TW3「エンドブレイカー!」内PC関係の雑記。
広い空を自由に飛べること。
屋敷の中で本ばかり読んでいた僕にはそれだけで羨ましかった。
翼を広げて、風を受け止めて、
吸い込まれるように青の中に消えて行く小さな姿。
閉じこもっていた僕にとっては信じられない光景だった。
憧れていた。 焦がれていた。
自由に何処までも飛んで行ける、
僕の手の届かないその場所に行ける存在に。
同時に思っていた。

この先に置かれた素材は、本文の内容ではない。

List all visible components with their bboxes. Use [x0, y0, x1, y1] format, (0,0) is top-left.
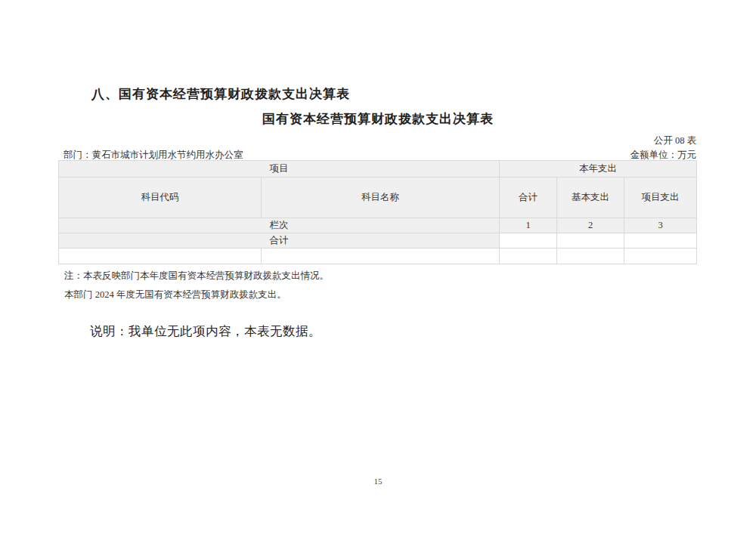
empty-cell-project	[624, 248, 697, 264]
header-cell-subject-name: 科目名称	[262, 177, 500, 218]
empty-cell-subject-code	[59, 248, 262, 264]
header-cell-year-expenditure-group: 本年支出	[500, 161, 697, 177]
page-number: 15	[0, 477, 756, 486]
no-expenditure-note: 本部门 2024 年度无国有资本经营预算财政拨款支出。	[64, 289, 287, 301]
table-code: 公开 08 表	[631, 134, 697, 148]
table-note: 注：本表反映部门本年度国有资本经营预算财政拨款支出情况。	[64, 270, 329, 282]
lanci-label-cell: 栏次	[59, 218, 500, 233]
table-title: 国有资本经营预算财政拨款支出决算表	[59, 110, 697, 128]
lanci-cell-2: 2	[557, 218, 624, 233]
table-row-total: 合计	[59, 233, 697, 248]
empty-cell-subject-name	[262, 248, 500, 264]
header-cell-project-group: 项目	[59, 161, 500, 177]
budget-table: 项目 本年支出 科目代码 科目名称 合计 基本支出 项目支出 栏次 1 2 3 …	[58, 160, 697, 264]
header-cell-project-expenditure: 项目支出	[624, 177, 697, 218]
total-label-cell: 合计	[59, 233, 500, 248]
total-value-cell-2	[557, 233, 624, 248]
header-cell-subject-code: 科目代码	[59, 177, 262, 218]
table-row-group-header: 项目 本年支出	[59, 161, 697, 177]
explanation-statement: 说明：我单位无此项内容，本表无数据。	[90, 323, 321, 340]
header-cell-total: 合计	[500, 177, 557, 218]
table-meta: 公开 08 表 金额单位：万元	[631, 134, 697, 162]
section-heading: 八、国有资本经营预算财政拨款支出决算表	[91, 85, 350, 103]
document-page: 八、国有资本经营预算财政拨款支出决算表 国有资本经营预算财政拨款支出决算表 公开…	[0, 0, 756, 534]
lanci-cell-1: 1	[500, 218, 557, 233]
table-row-empty	[59, 248, 697, 264]
total-value-cell-3	[624, 233, 697, 248]
empty-cell-basic	[557, 248, 624, 264]
table-row-column-header: 科目代码 科目名称 合计 基本支出 项目支出	[59, 177, 697, 218]
header-cell-basic-expenditure: 基本支出	[557, 177, 624, 218]
empty-cell-total	[500, 248, 557, 264]
lanci-cell-3: 3	[624, 218, 697, 233]
table-row-column-index: 栏次 1 2 3	[59, 218, 697, 233]
total-value-cell-1	[500, 233, 557, 248]
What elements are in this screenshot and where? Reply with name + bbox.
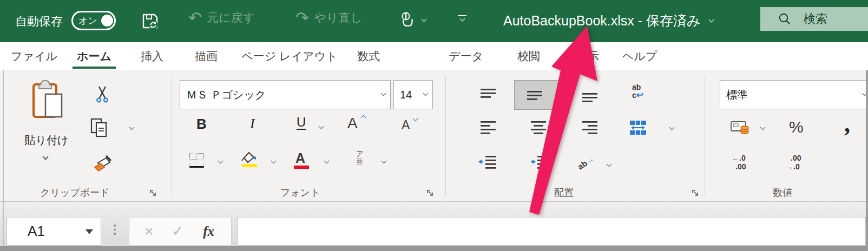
- currency-icon: [731, 120, 750, 135]
- tab-insert[interactable]: 挿入: [133, 42, 171, 70]
- autosave-state: オン: [78, 15, 97, 27]
- document-title-dropdown[interactable]: AutoBackupBook.xlsx - 保存済み: [503, 12, 713, 30]
- chevron-down-icon: [423, 91, 429, 96]
- tab-help[interactable]: ヘルプ: [618, 42, 661, 70]
- formula-input[interactable]: [237, 217, 866, 246]
- fill-color-button[interactable]: [240, 150, 259, 167]
- clipboard-dialog-launcher[interactable]: [149, 189, 157, 197]
- group-separator: [172, 76, 172, 196]
- accounting-format-button[interactable]: [731, 120, 750, 137]
- increase-indent-button[interactable]: [530, 156, 549, 170]
- top-align-button[interactable]: [481, 89, 497, 101]
- caret-up-icon: [361, 115, 366, 121]
- chevron-down-icon: [708, 17, 714, 22]
- save-icon[interactable]: [140, 11, 160, 31]
- italic-button[interactable]: I: [250, 116, 255, 132]
- cancel-button[interactable]: ×: [144, 223, 153, 240]
- name-box[interactable]: A1: [6, 217, 101, 246]
- decrease-indent-button[interactable]: [478, 156, 497, 170]
- tab-file[interactable]: ファイル: [12, 42, 56, 70]
- undo-icon: ↶: [188, 10, 202, 26]
- undo-label: 元に戻す: [207, 10, 255, 26]
- alignment-dialog-launcher[interactable]: [692, 189, 699, 197]
- increase-decimal-button[interactable]: ←.0 .00: [732, 154, 746, 171]
- enter-button[interactable]: ✓: [172, 223, 183, 240]
- comma-style-button[interactable]: ,: [844, 113, 850, 136]
- font-color-dropdown-chevron[interactable]: [324, 158, 330, 164]
- tab-view[interactable]: 表示: [567, 42, 608, 70]
- format-painter-button[interactable]: [93, 155, 114, 173]
- paste-dropdown-chevron[interactable]: [42, 154, 48, 160]
- borders-dropdown-chevron[interactable]: [218, 158, 223, 164]
- number-group-label: 数値: [773, 186, 792, 199]
- phonetic-dropdown-chevron[interactable]: [382, 158, 387, 164]
- merge-dropdown-chevron[interactable]: [669, 125, 675, 130]
- formula-bar: A1 × ✓ fx: [0, 201, 868, 247]
- paste-button[interactable]: [21, 80, 73, 122]
- percent-style-button[interactable]: %: [789, 118, 804, 136]
- orientation-dropdown-chevron[interactable]: [607, 162, 612, 167]
- quick-access-overflow-button[interactable]: [458, 15, 466, 21]
- paint-bucket-icon: [240, 150, 259, 164]
- font-group-label: フォント: [280, 186, 320, 199]
- increase-font-size-button[interactable]: A: [347, 115, 358, 132]
- copy-dropdown-chevron[interactable]: [129, 125, 135, 130]
- undo-button[interactable]: ↶ 元に戻す: [188, 10, 255, 26]
- font-dialog-launcher[interactable]: [426, 189, 434, 197]
- middle-align-button[interactable]: [527, 90, 543, 102]
- font-color-button[interactable]: A: [295, 150, 305, 166]
- touch-mouse-mode-button[interactable]: [398, 11, 426, 29]
- copy-button[interactable]: [90, 118, 110, 137]
- redo-icon: ↷: [295, 10, 309, 26]
- document-title: AutoBackupBook.xlsx - 保存済み: [503, 12, 701, 30]
- tab-draw[interactable]: 描画: [187, 42, 225, 70]
- align-right-button[interactable]: [582, 121, 599, 135]
- number-format-combo[interactable]: 標準: [720, 80, 868, 109]
- accounting-dropdown-chevron[interactable]: [760, 125, 766, 130]
- redo-button[interactable]: ↷ やり直し: [295, 10, 363, 26]
- underline-dropdown-chevron[interactable]: [319, 124, 324, 129]
- orientation-button[interactable]: ab→: [576, 154, 595, 171]
- wrap-return-arrow-icon: ↩: [636, 90, 643, 100]
- chevron-down-icon: [422, 16, 427, 22]
- cut-button[interactable]: [96, 85, 108, 103]
- toggle-knob: [101, 15, 113, 27]
- window-left-edge: [3, 70, 4, 246]
- excel-window: 自動保存 オン ↶ 元に戻す ↷ やり直し: [0, 0, 868, 251]
- font-name-combo[interactable]: ＭＳ Ｐゴシック: [180, 80, 391, 109]
- align-center-button[interactable]: [531, 121, 547, 135]
- chevron-down-icon: [459, 16, 465, 22]
- align-left-button[interactable]: [481, 121, 497, 135]
- tab-data[interactable]: データ: [445, 42, 487, 70]
- merge-center-button[interactable]: [629, 120, 647, 135]
- name-box-dropdown-triangle[interactable]: [86, 229, 93, 234]
- insert-function-button[interactable]: fx: [203, 224, 214, 239]
- ribbon-tabs: ファイル ホーム 挿入 描画 ページ レイアウト 数式 データ 校閲 表示 ヘル…: [0, 42, 868, 70]
- font-size-combo[interactable]: 14: [393, 80, 433, 109]
- tab-home[interactable]: ホーム: [71, 42, 117, 70]
- tab-review[interactable]: 校閲: [509, 42, 549, 70]
- borders-button[interactable]: [189, 153, 204, 168]
- name-box-value: A1: [28, 223, 45, 240]
- wrap-text-button[interactable]: ab c↩: [632, 83, 643, 100]
- fill-color-dropdown-chevron[interactable]: [271, 158, 277, 164]
- touch-mode-icon: [398, 11, 416, 29]
- search-box[interactable]: 検索: [760, 7, 868, 31]
- autosave-toggle[interactable]: オン: [71, 11, 116, 30]
- bottom-edge: [0, 246, 868, 251]
- paste-label[interactable]: 貼り付け: [21, 133, 73, 148]
- tab-page-layout[interactable]: ページ レイアウト: [244, 42, 336, 70]
- underline-button[interactable]: U: [297, 115, 306, 130]
- decrease-decimal-button[interactable]: .00 →.0: [786, 154, 801, 171]
- clipboard-group-label: クリップボード: [40, 186, 110, 199]
- formula-bar-drag-handle[interactable]: [114, 224, 116, 235]
- tab-formulas[interactable]: 数式: [350, 42, 387, 70]
- number-format-value: 標準: [726, 88, 748, 102]
- chevron-down-icon: [381, 91, 386, 96]
- bold-button[interactable]: B: [196, 116, 207, 133]
- phonetic-guide-button[interactable]: ア 亜: [356, 150, 363, 165]
- bottom-align-button[interactable]: [582, 91, 599, 103]
- search-icon: [778, 12, 792, 26]
- decrease-font-size-button[interactable]: A: [402, 118, 410, 133]
- font-name-value: ＭＳ Ｐゴシック: [186, 88, 266, 102]
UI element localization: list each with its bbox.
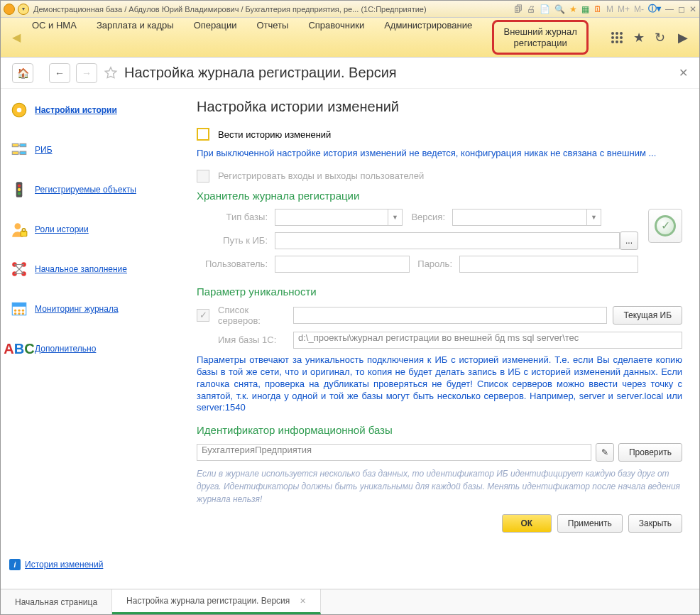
enable-history-label: Вести историю изменений bbox=[218, 129, 331, 140]
history-icon[interactable]: ↻ bbox=[655, 30, 665, 45]
svg-rect-33 bbox=[12, 303, 26, 306]
app-menu-dropdown[interactable]: ▾ bbox=[18, 4, 29, 15]
scroll-right-icon[interactable]: ▶ bbox=[675, 30, 691, 45]
titlebar-icon[interactable]: 🗓 bbox=[594, 4, 602, 14]
sidebar-item-rib[interactable]: РИБ bbox=[9, 140, 182, 160]
titlebar-icon[interactable]: 📄 bbox=[540, 4, 550, 14]
server-list-input[interactable] bbox=[293, 307, 607, 324]
sidebar-item-extra[interactable]: ABC Дополнительно bbox=[9, 339, 182, 359]
svg-point-19 bbox=[18, 188, 21, 191]
version-select[interactable]: ▼ bbox=[452, 209, 601, 226]
sidebar-item-registered[interactable]: Регистрируемые объекты bbox=[9, 180, 182, 200]
favorite-star-icon[interactable] bbox=[103, 65, 119, 81]
svg-rect-13 bbox=[12, 151, 18, 154]
svg-point-37 bbox=[14, 312, 16, 315]
menu-external-log[interactable]: Внешний журнал регистрации bbox=[492, 20, 589, 55]
network-icon bbox=[9, 259, 29, 279]
dbtype-select[interactable]: ▼ bbox=[275, 209, 403, 226]
app-logo-icon bbox=[4, 4, 15, 15]
close-icon[interactable]: ✕ bbox=[689, 4, 696, 14]
back-button[interactable]: ← bbox=[49, 63, 70, 83]
titlebar-icon[interactable]: 🔍 bbox=[554, 4, 565, 14]
svg-point-1 bbox=[616, 32, 618, 35]
tab-close-icon[interactable]: ✕ bbox=[300, 597, 306, 606]
menu-directories[interactable]: Справочники bbox=[308, 20, 364, 55]
password-label: Пароль: bbox=[410, 258, 459, 269]
test-connection-button[interactable] bbox=[648, 209, 682, 243]
browse-button[interactable]: ... bbox=[620, 232, 638, 250]
tab-log-settings[interactable]: Настройка журнала регистрации. Версия✕ bbox=[112, 589, 321, 614]
section-keeper-title: Хранитель журнала регистрации bbox=[197, 190, 682, 202]
content-panel: Настройка истории изменений Вести истори… bbox=[191, 89, 699, 589]
titlebar: ▾ Демонстрационная база / Абдулов Юрий В… bbox=[1, 1, 699, 18]
calendar-icon bbox=[9, 299, 29, 319]
ok-button[interactable]: ОК bbox=[502, 514, 552, 533]
gear-icon bbox=[9, 100, 29, 120]
sidebar-item-label: РИБ bbox=[35, 145, 53, 155]
minimize-icon[interactable]: — bbox=[665, 4, 674, 14]
svg-point-39 bbox=[22, 312, 24, 315]
menu-zarplata[interactable]: Зарплата и кадры bbox=[97, 20, 174, 55]
svg-rect-14 bbox=[20, 151, 26, 154]
section-ident-title: Идентификатор информационной базы bbox=[197, 424, 682, 436]
content-heading: Настройка истории изменений bbox=[197, 99, 682, 115]
footer-buttons: ОК Применить Закрыть bbox=[197, 514, 682, 533]
home-button[interactable]: 🏠 bbox=[12, 63, 33, 83]
titlebar-icon[interactable]: 🗐 bbox=[514, 4, 523, 14]
sidebar-item-label: Настройки истории bbox=[35, 105, 117, 115]
section-unique-title: Параметр уникальности bbox=[197, 285, 682, 298]
info-icon: i bbox=[9, 559, 21, 570]
sidebar-footer[interactable]: i История изменений bbox=[9, 559, 182, 577]
svg-point-3 bbox=[611, 36, 614, 39]
titlebar-icon[interactable]: 🖨 bbox=[527, 4, 535, 14]
ident-input[interactable]: БухгалтерияПредприятия bbox=[197, 444, 591, 461]
svg-point-34 bbox=[14, 310, 16, 312]
svg-rect-23 bbox=[22, 229, 25, 232]
apply-button[interactable]: Применить bbox=[557, 514, 623, 533]
forward-button[interactable]: → bbox=[76, 63, 97, 83]
svg-point-36 bbox=[22, 310, 24, 312]
dbtype-label: Тип базы: bbox=[197, 212, 275, 222]
tab-home[interactable]: Начальная страница bbox=[1, 589, 112, 614]
svg-point-4 bbox=[616, 36, 618, 39]
menu-operations[interactable]: Операции bbox=[194, 20, 237, 55]
edit-ident-button[interactable]: ✎ bbox=[596, 443, 614, 462]
user-input[interactable] bbox=[275, 256, 410, 273]
star-icon[interactable]: ★ bbox=[633, 30, 645, 45]
svg-point-8 bbox=[620, 40, 623, 43]
sidebar-item-initial[interactable]: Начальное заполнение bbox=[9, 259, 182, 279]
current-ib-button[interactable]: Текущая ИБ bbox=[613, 306, 682, 325]
log-logins-label: Регистрировать входы и выходы пользовате… bbox=[218, 170, 424, 181]
titlebar-m-plus-icon[interactable]: M+ bbox=[618, 4, 630, 14]
form-close-icon[interactable]: ✕ bbox=[679, 66, 688, 80]
apps-grid-icon[interactable] bbox=[611, 31, 623, 44]
close-button[interactable]: Закрыть bbox=[628, 514, 682, 533]
scroll-left-icon[interactable]: ◀ bbox=[9, 31, 23, 44]
titlebar-m-icon[interactable]: M bbox=[606, 4, 613, 14]
sidebar-item-label: Дополнительно bbox=[35, 344, 96, 354]
menu-os-nma[interactable]: ОС и НМА bbox=[32, 20, 77, 55]
sidebar-item-roles[interactable]: Роли истории bbox=[9, 219, 182, 239]
enable-history-checkbox[interactable] bbox=[197, 128, 209, 141]
svg-point-35 bbox=[18, 310, 20, 312]
menu-reports[interactable]: Отчеты bbox=[256, 20, 288, 55]
log-logins-checkbox bbox=[197, 170, 209, 183]
verify-button[interactable]: Проверить bbox=[618, 443, 682, 462]
svg-point-2 bbox=[620, 32, 623, 35]
server-list-checkbox bbox=[197, 309, 209, 322]
titlebar-icon[interactable]: ★ bbox=[569, 4, 577, 14]
dbname-input[interactable]: d:\_проекты\журнал регистрации во внешне… bbox=[293, 332, 682, 349]
titlebar-m-minus-icon[interactable]: M- bbox=[634, 4, 644, 14]
info-icon[interactable]: ⓘ▾ bbox=[648, 3, 661, 15]
maximize-icon[interactable]: ◻ bbox=[678, 4, 685, 14]
svg-point-6 bbox=[611, 40, 614, 43]
app-window: ▾ Демонстрационная база / Абдулов Юрий В… bbox=[0, 0, 700, 615]
sidebar-item-monitor[interactable]: Мониторинг журнала bbox=[9, 299, 182, 319]
svg-point-0 bbox=[611, 32, 614, 35]
sidebar-item-settings[interactable]: Настройки истории bbox=[9, 100, 182, 120]
titlebar-icon[interactable]: ▦ bbox=[581, 4, 589, 14]
password-input[interactable] bbox=[459, 256, 638, 273]
svg-rect-11 bbox=[12, 143, 18, 146]
menu-admin[interactable]: Администрирование bbox=[384, 20, 472, 55]
ibpath-input[interactable] bbox=[275, 232, 620, 249]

僕はそこに行くことはできないのだと。
こんなにも長い道のりをたった一つのために歩いたのは初めてだ。
砂交じりの丘に何度も足を取られ、転びそうになる。
息は荒く、足を引きづりながら漸く登りきった丘の上、
いつの間にか遠く見えた青は空ではなくて海で、
見覚えのある一羽の鳥は緩やかに何かを落として飛んでいき、
見降ろしたその先に、見つけた。
他に誰かがいたようだが、そっちはどうでもいい。
喉が少し痛かったがそんなことも関係ない。
言葉にできない感情、叫ぶ。目標は。
「…っっの、ばかむすめ!!」
擦れそうな声を捻り出して、疲れた体を無理に動かして、
「やっとつかまえたぞ!!」
手が、伸ばしたら届きそうな位置に、やっとたどり着いた。